Defending Boys in a "Girl Power" Age
A few weeks ago, I took my three young children to a stage show called “Wild Kratts Live.” If you’re not already immersed in the bizarre world of children’s television, I understand if this sounds odd, but bear with me. It gets weirder.
The hugely popular “Wild Kratts,” broadcast on PBS Kids, features two enthusiastic, bouncy middle-aged brothers named Martin and Chris Kratt. The show, which features Martin and Chris turning into cartoon characters and flying around in a giant turtle-shaped airship with their imaginary cartoon friends—I told you things would get weirder—takes “the natural appeal of animals,” at least according to PBS, “and harnesses it toward the goal of teaching science concepts to children ages 6-8.”
All sounds good, right? To make a long story short, “Wild Kratts Live” was everything every crazed 8-and-under American in that auditorium dreamed it would be. Martin and Chris, live and in the flesh, bounced around in various absurd animal suits, pretended to dodge evil animal-hating robots, and threw in a few good-natured pratfalls to boot. All the while, a giant screen broadcast their imaginary cartoon friends above the stage—cartoon friends that, intentionally or not, provide a powerful snapshot of the increasingly strange “girl power” craze sweeping the nation today.
Among the “Wild Kratts” supporting cast, there are two highly competent and knowledgeable females (Aviva, “a cool, fashionable, twenty-something who is well on her way to becoming the most accomplished inventor this planet has ever known!” and Koki, “an accomplished computer whiz with a sharp tongue and an even sharper wit”) paired with one hapless male, Jimmy, who is “insecure, hesitant, and unsure—that is until he gets a video game console in his hands!” Jimmy also, somewhat suspiciously, bears more than a passing resemblance to Shaggy from “Scooby-Doo.”
Just to hammer the “girls rule” message home, at one point during “Wild Kratts Live,” apropos of absolutely nothing, a crazed cartoon Aviva suddenly shouted to the crowd: “GIRLS ARE GREAT AT SCIENCE!” There was a moment of puzzled silence from the audience; then, of course, a smattering of obligatory clapping. Finally, after this awkward spurt of well-intentioned propaganda, the show mercifully moved on.

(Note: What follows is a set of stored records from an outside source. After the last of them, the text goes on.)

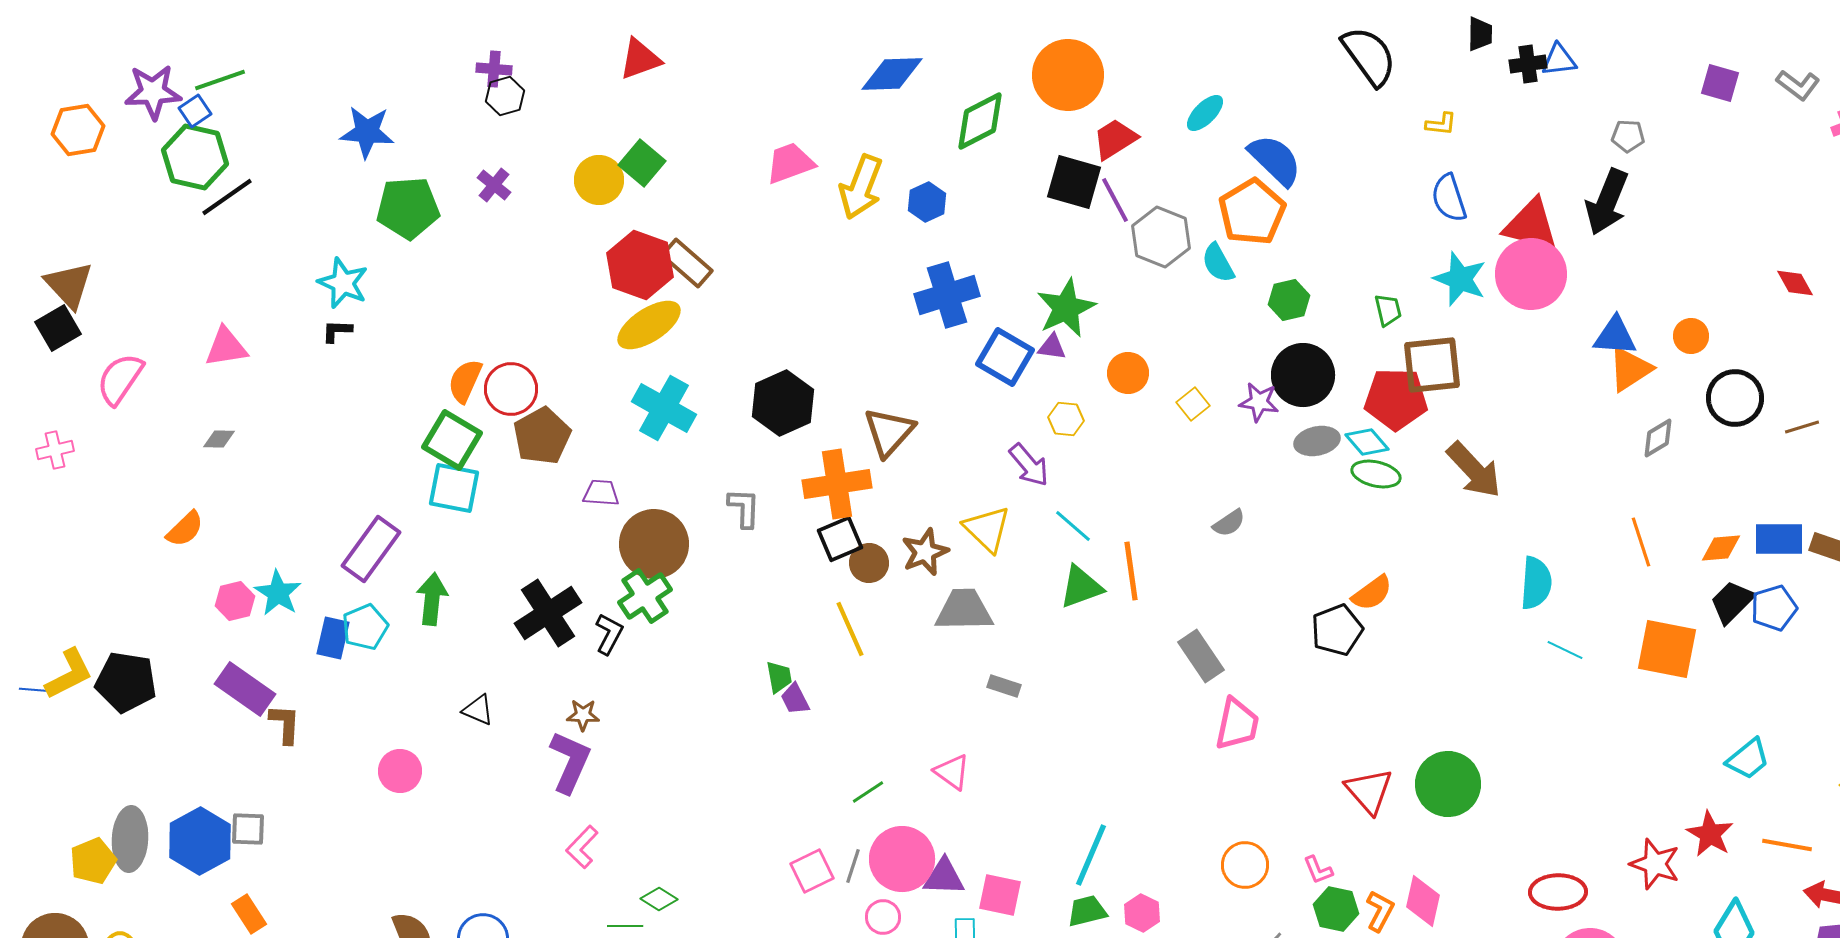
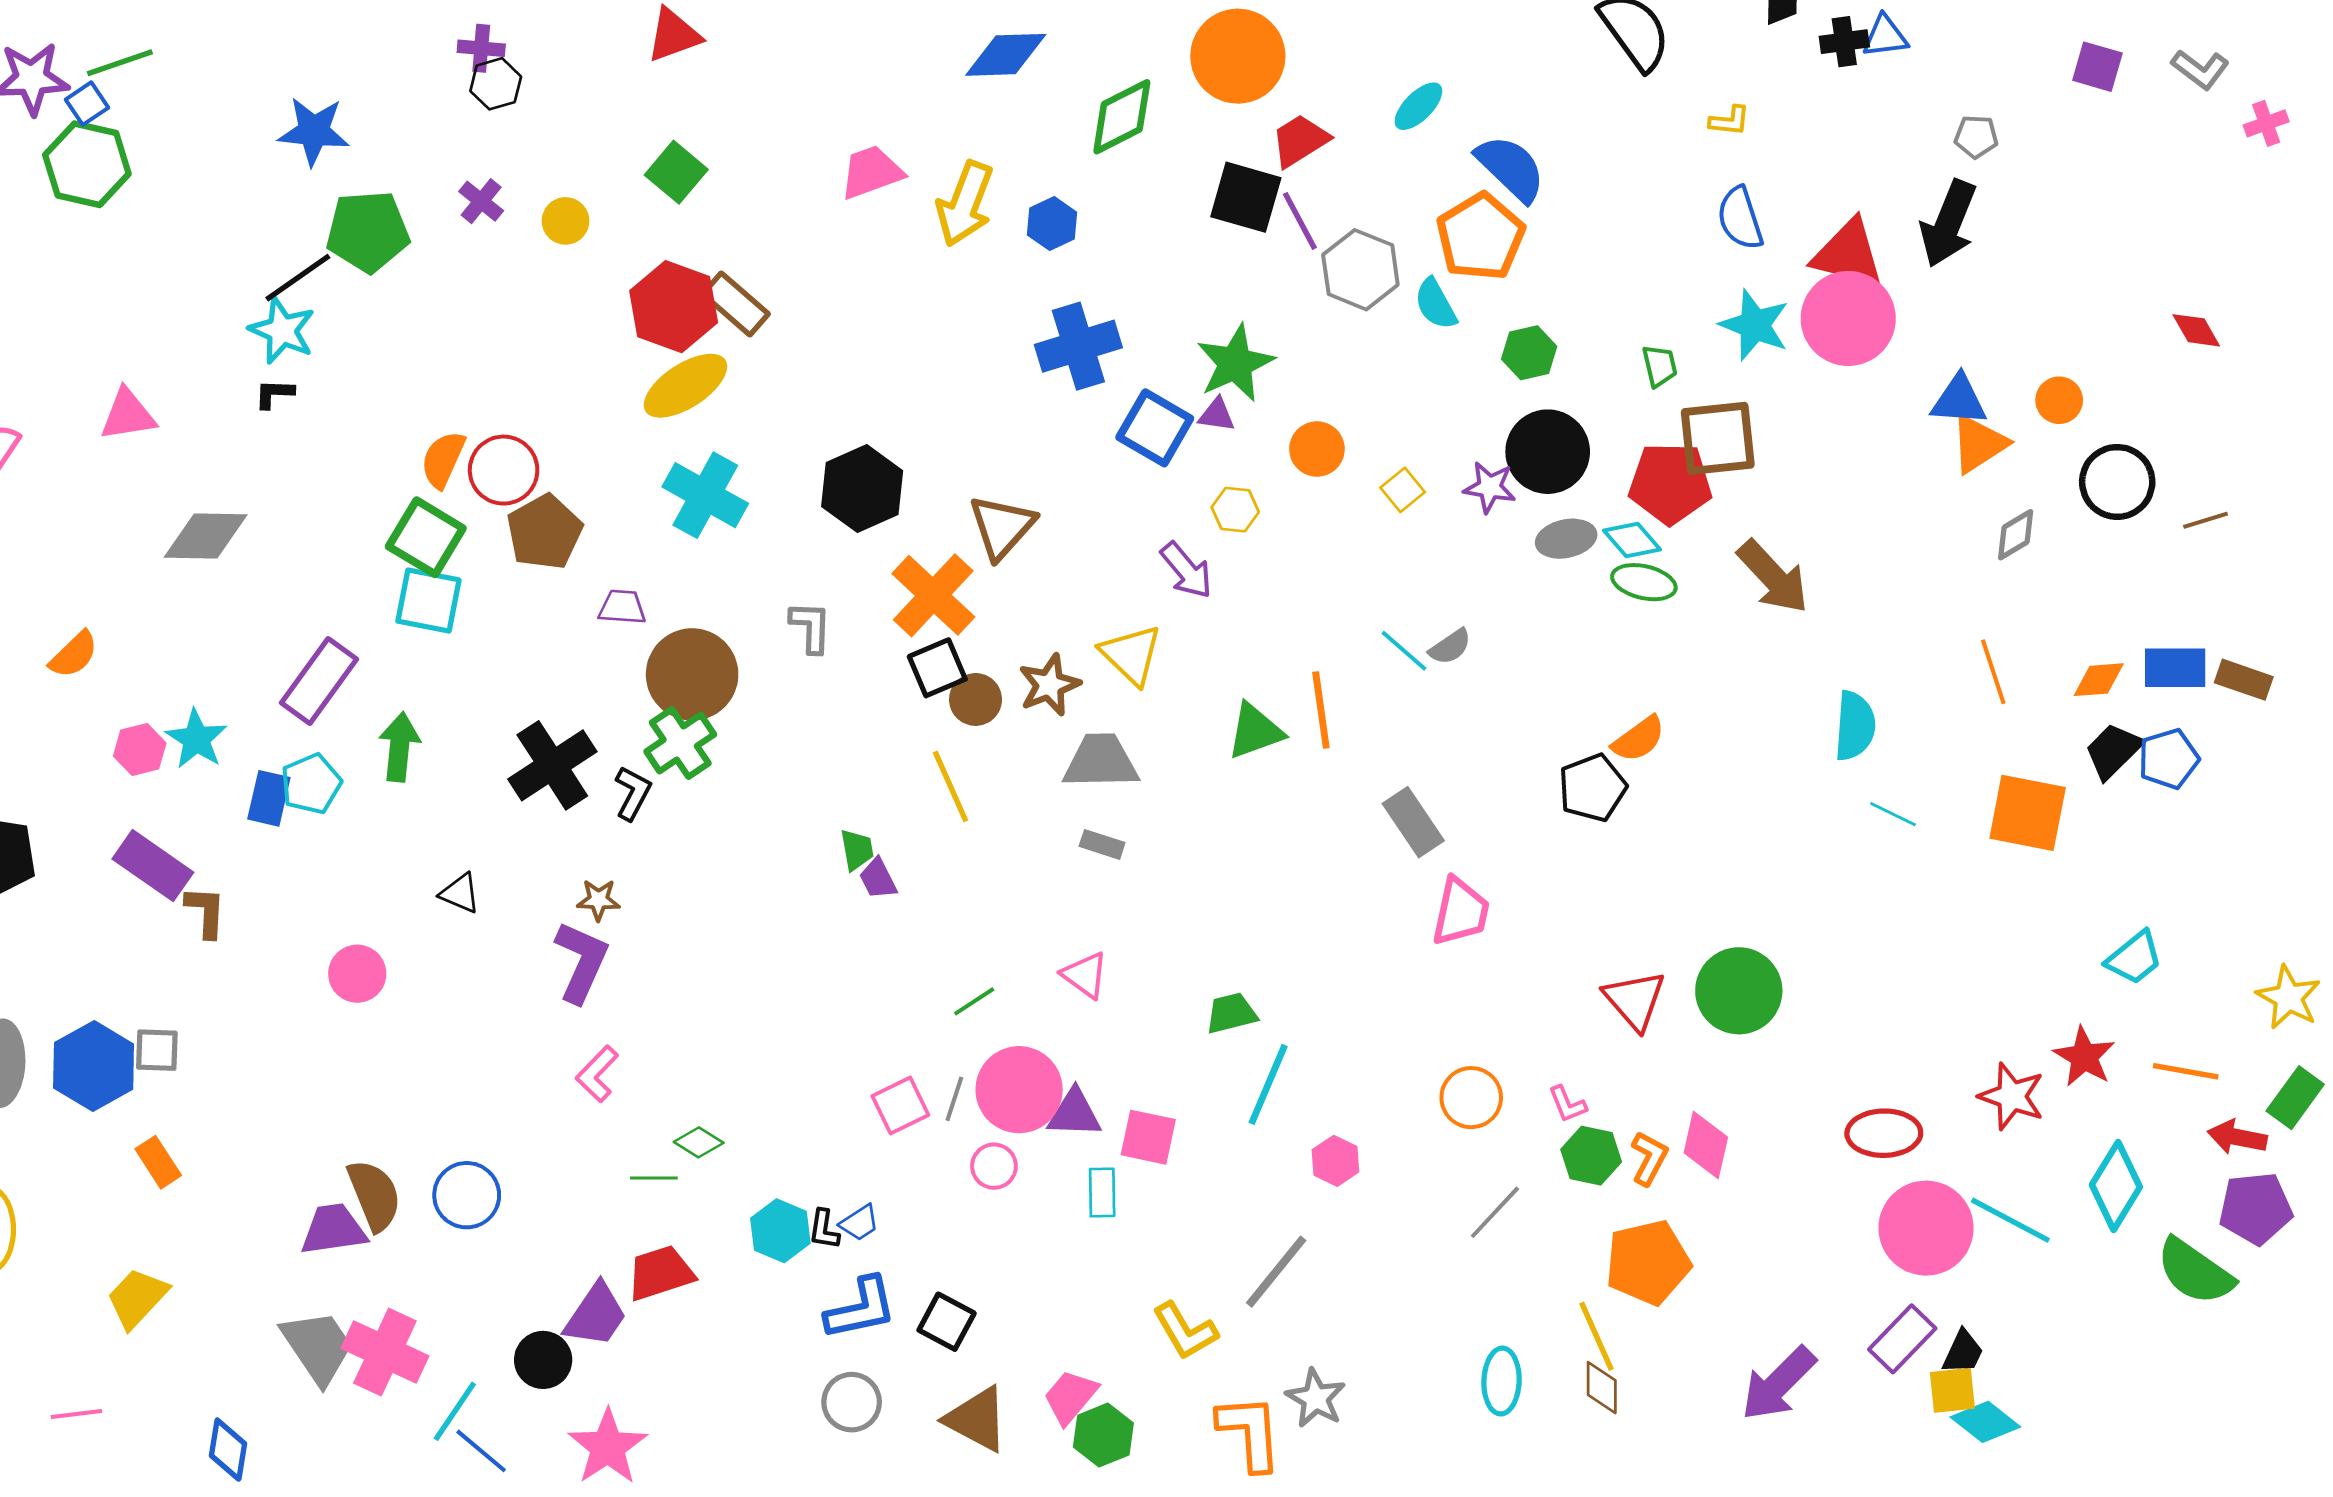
yellow circle: (599, 180) -> (566, 221), moved, size x0.7
black line: (227, 197) -> (298, 278), moved
gray diamond: (219, 439) -> (206, 536), moved, size x2.0
orange cross: (837, 484) -> (933, 595), turned -38
cyan line: (1073, 526) -> (1404, 651), moved
gray rectangle: (1004, 686) -> (1102, 844), moved
green trapezoid: (1087, 911) -> (1231, 1013), moved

I looked down the row at my three children, all boys. I looked at the many boys sitting around us, raptly staring at the stage. “Hey,” I whispered, poking one son. “Boys are great at science, too!” He nodded, noncommittal. Some cheap-looking robots, surrounded by billowing dry ice fumes, had invaded the stage.
Unfortunately, in its earnest quest for female empowerment, America—never quite good at moderation, and always quite good at fighting the last battle—is quietly and methodically marginalizing boys. Every day, through various media campaigns, America’s boys absorb countless messages that girls can do anything—and that they deserve our unending attention and adoration. When it comes to boys, however, the cacophony of “dream big” media encouragement falls oddly silent. The assumption, one supposes, is that the giant, sinister swath of oppressive male “privilege,” supposedly inherited by young boys, speaks for itself.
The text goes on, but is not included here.